▶ _TASK TO CARRY OUT_
Please copy, with no word changed, only the run of lines that opens with the line containing "Mask anything matching" and closes with the last line below.

▬▬▬▬▬▬▬▬▬▬

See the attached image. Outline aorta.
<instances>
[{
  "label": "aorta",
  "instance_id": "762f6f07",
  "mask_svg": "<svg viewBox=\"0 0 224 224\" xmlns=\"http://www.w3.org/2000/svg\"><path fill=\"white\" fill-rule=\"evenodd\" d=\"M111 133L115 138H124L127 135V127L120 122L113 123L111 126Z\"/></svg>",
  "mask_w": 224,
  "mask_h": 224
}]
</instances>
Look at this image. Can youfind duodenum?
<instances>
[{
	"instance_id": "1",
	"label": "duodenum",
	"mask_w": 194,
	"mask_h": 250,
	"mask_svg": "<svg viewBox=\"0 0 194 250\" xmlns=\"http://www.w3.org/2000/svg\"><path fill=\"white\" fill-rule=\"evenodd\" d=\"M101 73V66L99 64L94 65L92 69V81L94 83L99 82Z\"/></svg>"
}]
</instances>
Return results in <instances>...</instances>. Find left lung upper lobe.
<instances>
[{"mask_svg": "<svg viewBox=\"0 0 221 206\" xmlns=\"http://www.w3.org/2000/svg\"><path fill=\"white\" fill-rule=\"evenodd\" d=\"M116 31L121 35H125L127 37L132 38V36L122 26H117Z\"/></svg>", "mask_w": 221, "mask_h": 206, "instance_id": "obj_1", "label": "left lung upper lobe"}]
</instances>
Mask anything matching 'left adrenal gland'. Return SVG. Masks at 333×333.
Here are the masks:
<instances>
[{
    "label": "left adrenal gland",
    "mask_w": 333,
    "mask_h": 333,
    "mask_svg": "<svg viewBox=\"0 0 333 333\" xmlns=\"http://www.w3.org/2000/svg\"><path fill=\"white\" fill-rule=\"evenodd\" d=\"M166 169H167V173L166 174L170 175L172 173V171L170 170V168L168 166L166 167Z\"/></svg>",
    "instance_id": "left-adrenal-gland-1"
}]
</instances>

▬▬▬▬▬▬▬▬▬▬

▶ _TASK OUTPUT_
Mask anything matching 'left adrenal gland'. Return SVG. Masks at 333×333.
Here are the masks:
<instances>
[{
    "label": "left adrenal gland",
    "mask_w": 333,
    "mask_h": 333,
    "mask_svg": "<svg viewBox=\"0 0 333 333\" xmlns=\"http://www.w3.org/2000/svg\"><path fill=\"white\" fill-rule=\"evenodd\" d=\"M166 169H167V173L166 174L170 175L172 173V171L170 170V168L168 166L166 167Z\"/></svg>",
    "instance_id": "left-adrenal-gland-1"
}]
</instances>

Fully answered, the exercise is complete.